Yours truly got all choked up talking about the boys and how great it was to work with them, play with them and try to mentor them this week - especially hearing Denis talk about working with Tom and I this week and showing him how to put the beds together and work with other tools. I hadn't realized during the week what kind of impact we had on the boys. To hear it from them cut straight to my heart.

What mission trip would be complete without a visit to New York for some Moldovan bowling? All of the team plus the four boys, our translators, Boris, and a few friends tried our hand at bowling. Ruslan and Denis had never bowled before so we had a great time bonding and trying to break 100. If we can ever convince them to not throw it so hard we might consider ourselves a success.

After giving some gifts to the boys and the translators, we had some very tearful goodbyes - plus more drama - and promises to see the boys soon. I can't give you too much on those as I still can't believe we're already leaving in the morning to go home and they were far too tough to say.

All I can say is that Moldova has a big piece of my heart now and I won't let it or the boys go. Off for now.


Friday, July 01, 2005

Bed Elves

Today was a great life moment.

Today I think we were all dragging a little from the intensive construction week we've had. However, when we arrived at the job site (the orphanage) we were greeted by some very eager faces who quickly ushered us up to the third floor of one of the dorms.
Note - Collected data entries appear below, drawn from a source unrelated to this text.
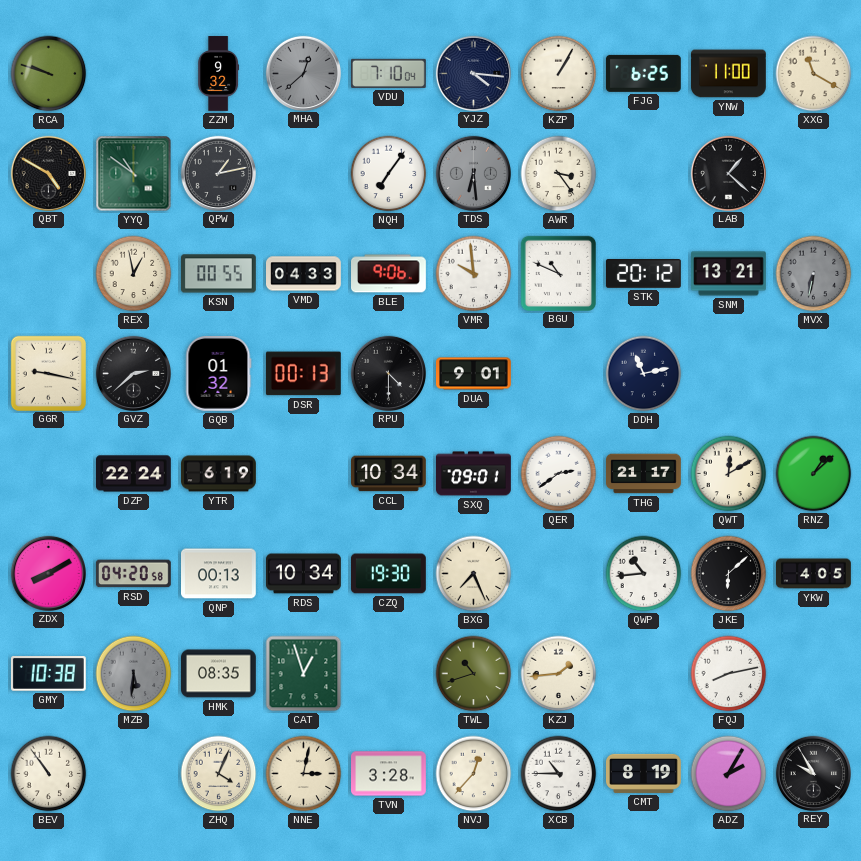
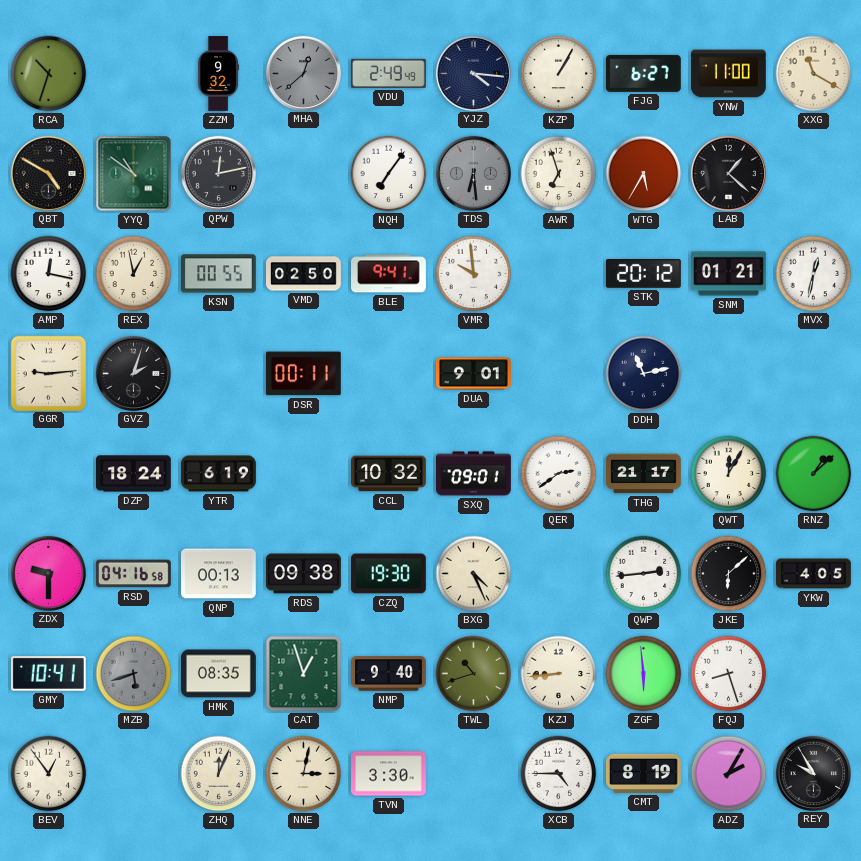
RCA: 9:48 -> 10:33
VDU: 7:10 -> 2:49
FJG: 6:25 -> 6:27
QPW: 1:13 -> 12:13
AWR: 3:24 -> 6:57
WTG: none -> 5:35
AMP: none -> 12:17
VMD: 04:33 -> 02:50
BLE: 9:06 -> 9:41
BGU: 10:49 -> none
SNM: 13:21 -> 01:21
MVX: 6:32 -> 12:32
MVX dial: grey -> white
GGR: 9:17 -> 9:14
GVZ: 2:38 -> 2:03
GQB: 01:32 -> none
DSR: 00:13 -> 00:11
RPU: 4:30 -> none
DZP: 22:24 -> 18:24
CCL: 10:34 -> 10:32
QWT: 12:10 -> 12:05
ZDX: 8:10 -> 9:30
RSD: 04:20 -> 04:16
RDS: 10:34 -> 09:38
BXG: 7:26 -> 4:26
QWP: 10:44 -> 2:44
GMY: 10:38 -> 10:41
MZB: 5:31 -> 5:42
NMP: none -> 9:40
KZJ: 1:44 -> 8:44
ZGF: none -> 5:59
FQJ: 8:13 -> 8:27
BEV: 10:54 -> 12:54
ZHQ: 4:04 -> 12:04
TVN: 3:28 -> 3:30
NVJ: 12:37 -> none
XCB: 10:45 -> 4:45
Artur, Vasile, Dima and Ivan threw open door after door to show us they had arrived more than two hours before us in order to finish assembling and setting up the remaining beds we had on our plate for today. It was probably a solid morning's work that was accomplished by four very eager and proud boys. I wish so much I could have bottled that moment to share with you. Perhaps you can catch a glimpse of it in this picture.
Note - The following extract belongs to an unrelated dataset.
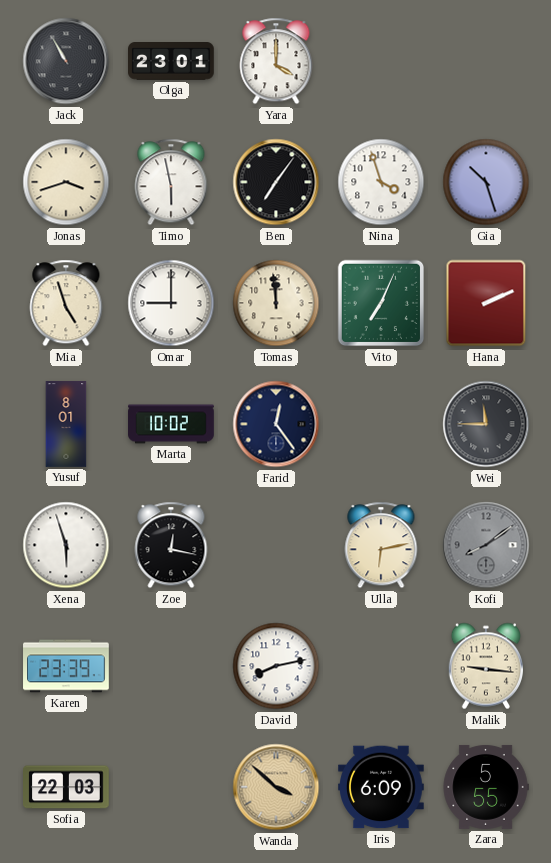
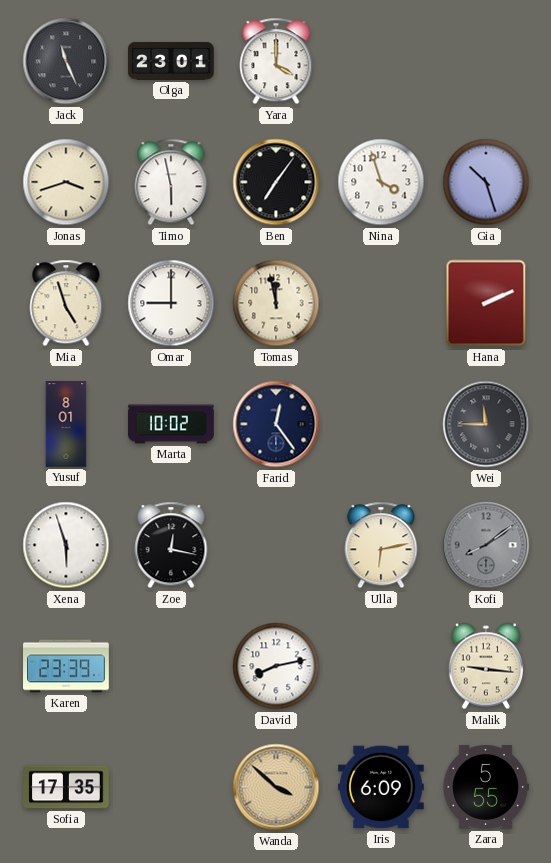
Jack: 10:55 -> 11:26
Tomas: 11:59 -> 11:58
Vito: 7:04 -> none
Sofia: 22:03 -> 17:35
I'm not sure any words I can share could completely express the abundance of delight in my heart or the happiness in seeing prayers answered or in seeing God's calling affirmed in my life and in the lives of those around me. Our team has been just incredible. Everyone has worked so hard and it has made my heart so happy so watch each of them loving shadows of young boys who have now turned into determined young men.
Watching them today I couldn't help but think of the thin line between good and bad. So much pain and hurt has colored their lives. Our boys have been invested in for such a short amount of time this week and it's amazing to watch their pride, see their joy and hear their laughter. The tough exteriors are so much more fragile than anymore can ever realize. Inside they are all eight years old wanting to know why their parents left, asking who will love them and wondering where they will find shelter and food.
Every single day at least one of these boys has come to me with these concerns. I have spent a lot of time listening to their hearts, holding their hands, hearing and feeling their fear. These boys are now all graduates of the orphanage: young boys who have finished the ninth grade and who must find a place to live and a job to support themselves.
Everyday I caress a hand that is tightly squeezing my own while I listen to their hopes and their dreams and their fears. The conversations are all the same...who will love them, who will they trust, who will help do they survive. Yet, as I pause to pray with each of them I
never seem to know the words and just begin with a quiet cry to God to lead my heart and my mouth.

Tomorrow evening we will be taking the boys to dinner to celebrate our hard work and to hear from their hearts as they share about their lives, their weeks and their hopes for their futures. I suspect this will be a powerful time as God has touched each of us by their spirits and we are now deeply invested.

Please pray for these boys. Pray for these team members who are now their voices. And, pray for the way God might lead you to become involved in the responsibility we have to secure a transitional living house for 10 of these young men to live in beginning September 1. As we have seen this week...small things truly make differences to the small.